Do you know if there is any kind of fuse that runs to the amp in the back if it is not on the amp itself? Like I said the entire back blew out all at once which leads me to believe it was a fuse or something similar.
Anywho I am going to install a new head unit so perhaps that will fix the problem.


----------



## 2000vwjetta4dr (Jul 16, 2011)

*No ahah*

There is no fuse on the amp. I am having the same problem on my ride all factory dd monsoon. Rear channels stopped working except a very low level from the tweets. Very faint even on max volume. I have taken the amp out and apart. I have checked every fuse harness etc etc. Speakers chk ok with ohm Meter. I am guessing the amp itself gave up the ghost. Pm me if you need help removing the package tray.


----------



## tjscouten (Aug 16, 2011)

*hey*

I'm in the process of replacing the stock monsoon amp I plugged it in and it worked fine.

I've heard nothing but negative things about this system...

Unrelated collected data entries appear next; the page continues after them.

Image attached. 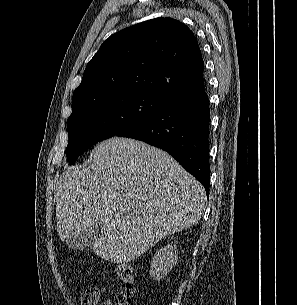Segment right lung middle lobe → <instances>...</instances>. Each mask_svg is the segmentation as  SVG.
Returning a JSON list of instances; mask_svg holds the SVG:
<instances>
[{"instance_id":"right-lung-middle-lobe-1","label":"right lung middle lobe","mask_w":297,"mask_h":305,"mask_svg":"<svg viewBox=\"0 0 297 305\" xmlns=\"http://www.w3.org/2000/svg\"><path fill=\"white\" fill-rule=\"evenodd\" d=\"M167 101V98L149 93H124L73 110L67 120L69 163L73 165L93 144L145 120Z\"/></svg>"}]
</instances>
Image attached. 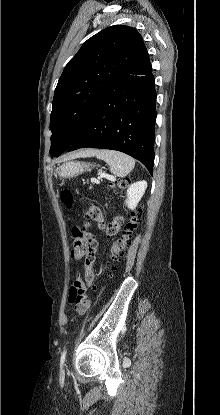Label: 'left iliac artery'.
<instances>
[{
  "mask_svg": "<svg viewBox=\"0 0 220 415\" xmlns=\"http://www.w3.org/2000/svg\"><path fill=\"white\" fill-rule=\"evenodd\" d=\"M67 349H64V351L61 354V363H64L66 358Z\"/></svg>",
  "mask_w": 220,
  "mask_h": 415,
  "instance_id": "44dca946",
  "label": "left iliac artery"
}]
</instances>
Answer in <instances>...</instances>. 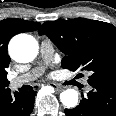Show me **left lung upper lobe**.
I'll list each match as a JSON object with an SVG mask.
<instances>
[{"label": "left lung upper lobe", "mask_w": 116, "mask_h": 116, "mask_svg": "<svg viewBox=\"0 0 116 116\" xmlns=\"http://www.w3.org/2000/svg\"><path fill=\"white\" fill-rule=\"evenodd\" d=\"M39 34H46L65 54L63 68L89 71L90 85L116 84L115 26L84 18L47 21Z\"/></svg>", "instance_id": "5c2ea615"}]
</instances>
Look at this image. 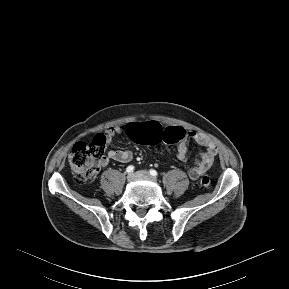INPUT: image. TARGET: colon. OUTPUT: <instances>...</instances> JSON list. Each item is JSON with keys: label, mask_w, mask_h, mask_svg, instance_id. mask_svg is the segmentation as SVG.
Segmentation results:
<instances>
[{"label": "colon", "mask_w": 289, "mask_h": 289, "mask_svg": "<svg viewBox=\"0 0 289 289\" xmlns=\"http://www.w3.org/2000/svg\"><path fill=\"white\" fill-rule=\"evenodd\" d=\"M125 135L138 143L153 145L159 142L176 143L184 140L187 133L182 128L164 130L159 123H130L125 128ZM105 138L96 136L91 143L78 142L69 154V163L77 183L85 184L91 181L100 164L105 158ZM211 183L208 175L200 179V185L207 188Z\"/></svg>", "instance_id": "colon-1"}]
</instances>
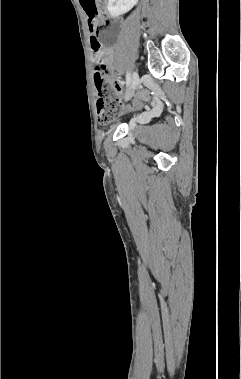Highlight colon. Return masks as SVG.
Returning <instances> with one entry per match:
<instances>
[{
  "instance_id": "1",
  "label": "colon",
  "mask_w": 241,
  "mask_h": 379,
  "mask_svg": "<svg viewBox=\"0 0 241 379\" xmlns=\"http://www.w3.org/2000/svg\"><path fill=\"white\" fill-rule=\"evenodd\" d=\"M103 0H80V4L84 9L90 31L91 47L95 56V73L94 83L97 91V110L99 120L102 123L112 121L121 110V101L105 83L106 67L102 63V48L98 39L97 19L101 16Z\"/></svg>"
}]
</instances>
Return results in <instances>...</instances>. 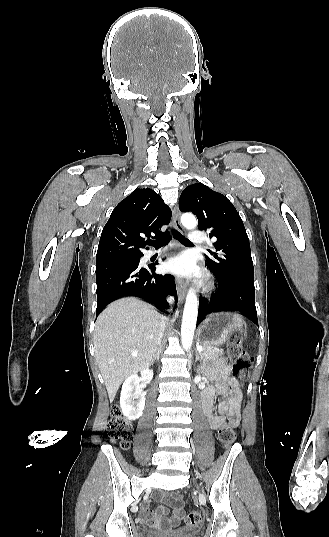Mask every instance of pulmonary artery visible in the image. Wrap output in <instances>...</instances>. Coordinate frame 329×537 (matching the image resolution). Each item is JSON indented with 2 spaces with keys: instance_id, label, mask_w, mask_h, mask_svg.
<instances>
[{
  "instance_id": "1",
  "label": "pulmonary artery",
  "mask_w": 329,
  "mask_h": 537,
  "mask_svg": "<svg viewBox=\"0 0 329 537\" xmlns=\"http://www.w3.org/2000/svg\"><path fill=\"white\" fill-rule=\"evenodd\" d=\"M189 240L193 245H200L205 241V237L201 231H192L189 235Z\"/></svg>"
}]
</instances>
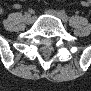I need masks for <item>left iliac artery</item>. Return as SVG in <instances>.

I need help getting the rack out. 

This whole process sucks...


----------



## FACTORYBOOST (Sep 12, 2011)

tjscouten said:


> I'm in the process of replacing the stock monsoon amp I plugged it in and it worked fine.
> 
> I've heard nothing but negative things about this system...
> 
> ...


Yea my friend has a Golf without the Monsoon and his sounds so much better than mine


----------